+++ DATA LISTING +++

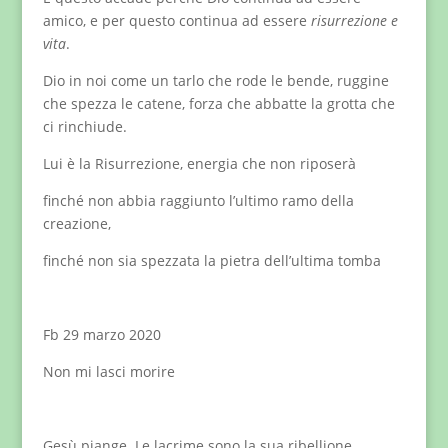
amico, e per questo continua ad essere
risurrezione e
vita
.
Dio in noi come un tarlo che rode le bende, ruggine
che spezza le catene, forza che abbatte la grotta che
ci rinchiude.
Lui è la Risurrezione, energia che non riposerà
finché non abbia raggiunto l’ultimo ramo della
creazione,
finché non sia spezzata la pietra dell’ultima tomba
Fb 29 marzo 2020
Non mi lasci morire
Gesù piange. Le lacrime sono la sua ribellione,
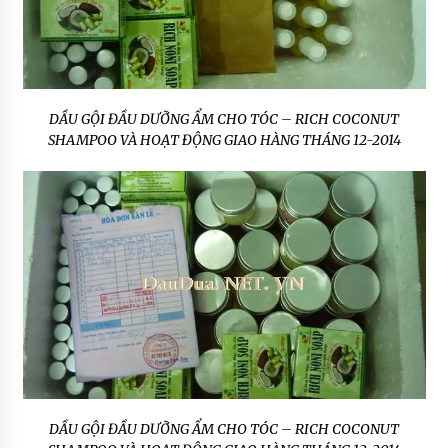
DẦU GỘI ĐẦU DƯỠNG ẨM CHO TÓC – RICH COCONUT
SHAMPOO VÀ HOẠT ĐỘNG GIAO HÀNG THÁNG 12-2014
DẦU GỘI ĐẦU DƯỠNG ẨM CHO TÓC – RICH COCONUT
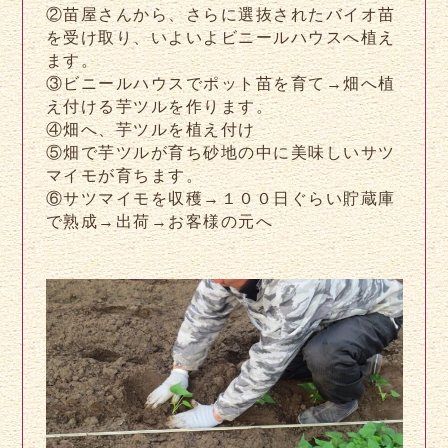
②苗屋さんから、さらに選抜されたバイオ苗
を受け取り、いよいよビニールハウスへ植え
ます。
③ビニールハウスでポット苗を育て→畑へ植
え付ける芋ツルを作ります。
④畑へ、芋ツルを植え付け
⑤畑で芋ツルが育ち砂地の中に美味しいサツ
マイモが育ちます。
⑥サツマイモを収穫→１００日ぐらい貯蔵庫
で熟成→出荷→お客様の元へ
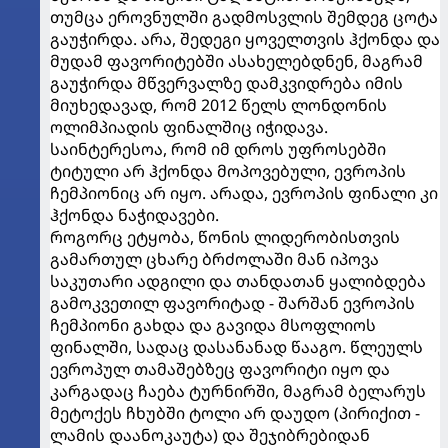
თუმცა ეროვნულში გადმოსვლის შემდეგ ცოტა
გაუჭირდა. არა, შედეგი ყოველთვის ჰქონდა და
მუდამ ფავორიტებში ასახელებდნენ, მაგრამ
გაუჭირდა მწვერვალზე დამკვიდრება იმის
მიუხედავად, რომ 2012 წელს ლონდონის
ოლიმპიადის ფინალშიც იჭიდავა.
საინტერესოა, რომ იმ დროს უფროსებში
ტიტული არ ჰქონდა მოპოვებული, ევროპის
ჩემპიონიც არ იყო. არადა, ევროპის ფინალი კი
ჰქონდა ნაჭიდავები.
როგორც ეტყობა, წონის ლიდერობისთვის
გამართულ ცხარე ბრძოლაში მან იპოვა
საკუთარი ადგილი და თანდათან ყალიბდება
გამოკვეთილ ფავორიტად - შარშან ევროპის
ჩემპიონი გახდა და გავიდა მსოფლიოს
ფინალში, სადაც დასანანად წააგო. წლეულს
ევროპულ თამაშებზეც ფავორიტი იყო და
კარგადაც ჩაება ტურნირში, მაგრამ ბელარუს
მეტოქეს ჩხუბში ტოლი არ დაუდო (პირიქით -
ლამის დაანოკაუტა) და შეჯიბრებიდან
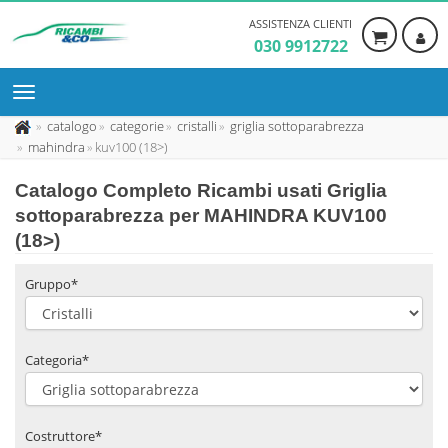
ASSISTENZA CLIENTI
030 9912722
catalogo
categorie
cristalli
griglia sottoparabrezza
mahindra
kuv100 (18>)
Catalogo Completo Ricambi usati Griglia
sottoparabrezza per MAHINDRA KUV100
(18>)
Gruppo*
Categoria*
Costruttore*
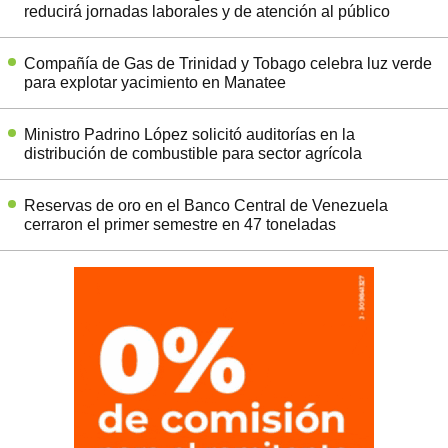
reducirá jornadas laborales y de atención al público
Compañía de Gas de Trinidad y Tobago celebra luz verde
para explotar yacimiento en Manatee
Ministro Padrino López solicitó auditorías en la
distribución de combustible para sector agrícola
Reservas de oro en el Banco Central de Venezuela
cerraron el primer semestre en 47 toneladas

+++

ABOUT THIS TASK: Print all the records exactly, minus any images.

COMPLETED TASK:
amico, e per questo continua ad essere
risurrezione e
vita
.
Dio in noi come un tarlo che rode le bende, ruggine
che spezza le catene, forza che abbatte la grotta che
ci rinchiude.
Lui è la Risurrezione, energia che non riposerà
finché non abbia raggiunto l’ultimo ramo della
creazione,
finché non sia spezzata la pietra dell’ultima tomba
Fb 29 marzo 2020
Non mi lasci morire
Gesù piange. Le lacrime sono la sua ribellione,
DẦU GỘI ĐẦU DƯỠNG ẨM CHO TÓC – RICH COCONUT
SHAMPOO VÀ HOẠT ĐỘNG GIAO HÀNG THÁNG 12-2014
DẦU GỘI ĐẦU DƯỠNG ẨM CHO TÓC – RICH COCONUT
②苗屋さんから、さらに選抜されたバイオ苗
を受け取り、いよいよビニールハウスへ植え
ます。
③ビニールハウスでポット苗を育て→畑へ植
え付ける芋ツルを作ります。
④畑へ、芋ツルを植え付け
⑤畑で芋ツルが育ち砂地の中に美味しいサツ
マイモが育ちます。
⑥サツマイモを収穫→１００日ぐらい貯蔵庫
で熟成→出荷→お客様の元へ
თუმცა ეროვნულში გადმოსვლის შემდეგ ცოტა
გაუჭირდა. არა, შედეგი ყოველთვის ჰქონდა და
მუდამ ფავორიტებში ასახელებდნენ, მაგრამ
გაუჭირდა მწვერვალზე დამკვიდრება იმის
მიუხედავად, რომ 2012 წელს ლონდონის
ოლიმპიადის ფინალშიც იჭიდავა.
საინტერესოა, რომ იმ დროს უფროსებში
ტიტული არ ჰქონდა მოპოვებული, ევროპის
ჩემპიონიც არ იყო. არადა, ევროპის ფინალი კი
ჰქონდა ნაჭიდავები.
როგორც ეტყობა, წონის ლიდერობისთვის
გამართულ ცხარე ბრძოლაში მან იპოვა
საკუთარი ადგილი და თანდათან ყალიბდება
გამოკვეთილ ფავორიტად - შარშან ევროპის
ჩემპიონი გახდა და გავიდა მსოფლიოს
ფინალში, სადაც დასანანად წააგო. წლეულს
ევროპულ თამაშებზეც ფავორიტი იყო და
კარგადაც ჩაება ტურნირში, მაგრამ ბელარუს
მეტოქეს ჩხუბში ტოლი არ დაუდო (პირიქით -
ლამის დაანოკაუტა) და შეჯიბრებიდან
ASSISTENZA CLIENTI
030 9912722
catalogo
categorie
cristalli
griglia sottoparabrezza
mahindra
kuv100 (18>)
Catalogo Completo Ricambi usati Griglia
sottoparabrezza per MAHINDRA KUV100
(18>)
Gruppo*
Categoria*
Costruttore*
reducirá jornadas laborales y de atención al público
Compañía de Gas de Trinidad y Tobago celebra luz verde
para explotar yacimiento en Manatee
Ministro Padrino López solicitó auditorías en la
distribución de combustible para sector agrícola
Reservas de oro en el Banco Central de Venezuela
cerraron el primer semestre en 47 toneladas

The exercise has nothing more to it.